Четырнадцатый так и стоял неподвижно, словно пораженный увиденным и своим участием в бое.
– Что за оружие ты мне дал? – промолвила, наконец, Элиза, осторожно спустив с головы кольчужный капюшон. – Что привело меня сюда? Я помню только белую вспышку, и вот я здесь…
– Это копье дало тебе право занять место Четырнадцатого, – заметил Первый. – Чем ты недовольна? Служение нашло тебя, и ты приняла его. Теперь Четырнадцатый – это ты, и всякая нечисть, вроде меня, даже пальцем не имеет права коснуться твоего оружия. Ты любого можешь уничтожить одним взмахом. Это ли не сила?!
Первый чинно поклонился Элизе, паясничая.
– Но я не готова к этому, – со страхом произнесла Элиза. – Я не готова принять Служение!
– Кто в этом мире готов, – проворчал Первый. – Есть ли в мире другая такая же чистая душа? Есть ли кто-то, более достойный?
– Ты отдал ей копье Четырнадцатого! – прохрипел Второй, приподнимаясь на локтях. – Инквизиторское оружие! Но где ты взял его?..
– В своем боку, – грубо ответил Первый. – В отличие от тебя, Четырнадцатый не отказывался от Служения, и его оружие осталось при нем, даже при мертвом. Добрые люди подобрали его и использовали по назначению. Таких мерзавцев, как я, надо убивать, не так ли?

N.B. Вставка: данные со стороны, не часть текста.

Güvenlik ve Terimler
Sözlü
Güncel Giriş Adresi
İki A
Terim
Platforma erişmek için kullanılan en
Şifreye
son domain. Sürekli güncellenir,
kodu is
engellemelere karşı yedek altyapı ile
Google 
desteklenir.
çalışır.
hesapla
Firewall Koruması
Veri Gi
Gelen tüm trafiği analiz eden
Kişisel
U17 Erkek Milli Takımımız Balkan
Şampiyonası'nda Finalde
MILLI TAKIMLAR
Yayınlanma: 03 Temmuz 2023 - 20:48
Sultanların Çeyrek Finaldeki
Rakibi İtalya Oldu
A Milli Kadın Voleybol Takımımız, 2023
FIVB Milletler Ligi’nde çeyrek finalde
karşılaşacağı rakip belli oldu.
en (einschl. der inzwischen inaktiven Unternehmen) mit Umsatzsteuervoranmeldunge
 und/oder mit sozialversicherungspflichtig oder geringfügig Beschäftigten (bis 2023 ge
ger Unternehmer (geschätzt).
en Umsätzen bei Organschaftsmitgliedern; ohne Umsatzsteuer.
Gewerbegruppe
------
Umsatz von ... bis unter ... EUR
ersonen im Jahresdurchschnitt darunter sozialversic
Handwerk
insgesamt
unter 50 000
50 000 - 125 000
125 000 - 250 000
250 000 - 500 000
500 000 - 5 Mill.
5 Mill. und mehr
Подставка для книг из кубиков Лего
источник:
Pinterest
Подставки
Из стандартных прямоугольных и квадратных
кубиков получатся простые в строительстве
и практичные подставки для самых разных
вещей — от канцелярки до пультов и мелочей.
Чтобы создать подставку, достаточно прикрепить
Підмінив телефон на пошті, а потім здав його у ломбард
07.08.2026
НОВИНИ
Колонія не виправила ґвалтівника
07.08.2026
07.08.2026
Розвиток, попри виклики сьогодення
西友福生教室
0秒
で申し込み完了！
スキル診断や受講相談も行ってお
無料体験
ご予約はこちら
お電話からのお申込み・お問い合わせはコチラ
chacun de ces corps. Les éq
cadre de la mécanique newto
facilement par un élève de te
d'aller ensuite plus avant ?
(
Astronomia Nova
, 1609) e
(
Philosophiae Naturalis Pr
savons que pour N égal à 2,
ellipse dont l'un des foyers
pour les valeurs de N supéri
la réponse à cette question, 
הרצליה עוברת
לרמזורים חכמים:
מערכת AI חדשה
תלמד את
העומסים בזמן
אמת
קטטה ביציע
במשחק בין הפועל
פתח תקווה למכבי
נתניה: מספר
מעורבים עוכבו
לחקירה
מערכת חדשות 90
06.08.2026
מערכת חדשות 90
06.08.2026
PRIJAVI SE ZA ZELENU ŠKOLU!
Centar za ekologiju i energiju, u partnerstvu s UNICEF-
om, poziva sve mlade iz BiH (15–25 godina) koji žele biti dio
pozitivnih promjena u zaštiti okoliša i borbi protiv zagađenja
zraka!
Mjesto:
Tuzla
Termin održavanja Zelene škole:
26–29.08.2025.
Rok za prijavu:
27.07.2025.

Эти слова ты повторял за озверевшей толпой трясущимися от страха губами?
– Но это невозможно, – снова упрямо произнес Второй. – Пока сердце Четырнадцатого бьется в груди нечестивца…
– Оно там больше не бьется, – перебил его Первый.

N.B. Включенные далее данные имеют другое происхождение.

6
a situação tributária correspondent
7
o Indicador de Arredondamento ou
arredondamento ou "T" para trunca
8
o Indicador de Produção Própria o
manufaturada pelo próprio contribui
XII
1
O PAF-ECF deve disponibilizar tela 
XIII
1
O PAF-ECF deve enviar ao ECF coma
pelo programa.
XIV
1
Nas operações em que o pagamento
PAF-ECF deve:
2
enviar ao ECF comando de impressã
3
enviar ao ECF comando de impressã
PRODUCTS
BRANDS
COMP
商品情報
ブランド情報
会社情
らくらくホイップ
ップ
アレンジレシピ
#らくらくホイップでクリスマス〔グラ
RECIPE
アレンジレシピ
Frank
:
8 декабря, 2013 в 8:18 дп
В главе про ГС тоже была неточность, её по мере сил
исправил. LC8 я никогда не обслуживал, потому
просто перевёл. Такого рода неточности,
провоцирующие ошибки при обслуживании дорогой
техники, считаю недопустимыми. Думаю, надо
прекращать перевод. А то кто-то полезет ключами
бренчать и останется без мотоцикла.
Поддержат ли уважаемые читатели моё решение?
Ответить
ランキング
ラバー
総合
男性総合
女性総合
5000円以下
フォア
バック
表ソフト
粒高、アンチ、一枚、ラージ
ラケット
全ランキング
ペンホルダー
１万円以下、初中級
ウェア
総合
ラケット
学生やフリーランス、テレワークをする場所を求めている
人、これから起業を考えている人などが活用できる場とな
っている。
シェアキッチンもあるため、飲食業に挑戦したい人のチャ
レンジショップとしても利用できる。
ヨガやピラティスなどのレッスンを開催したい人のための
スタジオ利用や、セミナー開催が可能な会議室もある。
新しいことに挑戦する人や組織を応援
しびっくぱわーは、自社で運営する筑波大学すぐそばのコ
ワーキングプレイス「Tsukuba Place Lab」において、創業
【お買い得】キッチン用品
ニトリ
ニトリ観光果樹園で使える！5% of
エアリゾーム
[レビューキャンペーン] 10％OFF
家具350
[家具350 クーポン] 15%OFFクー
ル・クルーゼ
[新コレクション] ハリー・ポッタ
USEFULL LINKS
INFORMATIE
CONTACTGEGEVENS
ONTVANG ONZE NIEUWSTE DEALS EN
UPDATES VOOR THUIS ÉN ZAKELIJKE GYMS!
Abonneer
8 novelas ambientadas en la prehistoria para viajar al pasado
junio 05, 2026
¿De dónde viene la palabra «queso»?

Раскрылась дверь и в столовую медленно, тяжело ступая, вошел Эрвин, отирая кровь с оцарапанной щеки. В руке его была зажата цепь, на которой, как на поводке, за Эрвином волочились мёртвые тела огромных соболей с остекленевшими глазами.

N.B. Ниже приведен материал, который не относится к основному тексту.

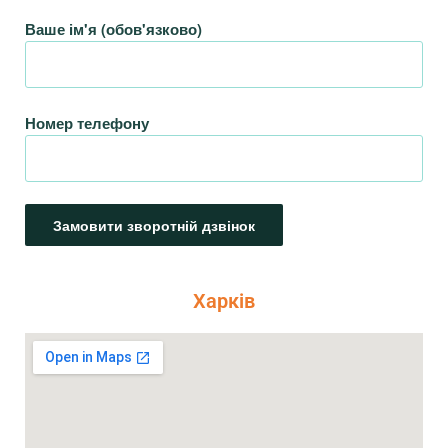
Ваше ім'я (обов'язково)
Номер телефону
Харків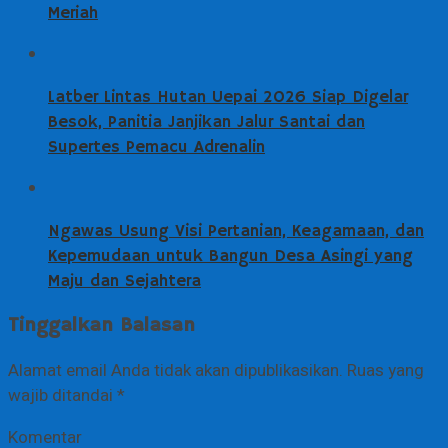
Meriah
Latber Lintas Hutan Uepai 2026 Siap Digelar
Besok, Panitia Janjikan Jalur Santai dan
Supertes Pemacu Adrenalin
Ngawas Usung Visi Pertanian, Keagamaan, dan
Kepemudaan untuk Bangun Desa Asingi yang
Maju dan Sejahtera
Tinggalkan Balasan
Alamat email Anda tidak akan dipublikasikan.
Ruas yang
wajib ditandai
*
Komentar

– Я так и знал, – медленно произнес он, увидев, кто скрывается под личиной Четырнадцатого, – что ты выкинул какую-то опасную гадость. Ты в этой войне не пожалеешь никого!
– Я защитил её более всех нас, – огрызнулся Первый.
Второй меж тем криво усмехнулся, глядя на бывших своих друзей.
– Эрвин, Эрвин, – протянул он насмешливо, рассматривая роскошное одеяние Тринадцатого и его приглашённые чёрные волосы. – Всё такой же красивый и все такой же щеголь! Тебя даже смерть не смогла изменить. Первый вон переломан, как старая кукла. Потерял ногу, глаз... И похоронили его с копьем в боку! А ты гладок и цел.
– Это потому, – с ненависть ответил Эрвин, – что огонь меня принял целиком, вместе с руками и ногами! А трусы, вроде тебя, стояли кругом и зорко следили, чтобы и волоса с моей головы не осталось. Так что закрой свой трусливый рот.
Он шагнул к Элизе и протянул руку к её копью.
– Отдай мне его, – потребовал Эрвин сурово. – Я не хочу, чтобы ты носила его. Я не хочу, чтоб тебе пришлось убивать. Я не хочу подвергать тебя опасности.
– Ты с ума сошёл! – выкрикнул Первый, останавливаясь его руку, протянувшуюся к копью. – Теперь эта вещь священна. Она обрела своего владельца, и таким, как мы, её трогать нельзя. Не то она отправит тебя туда, откуда мы выбрались с таким трудом.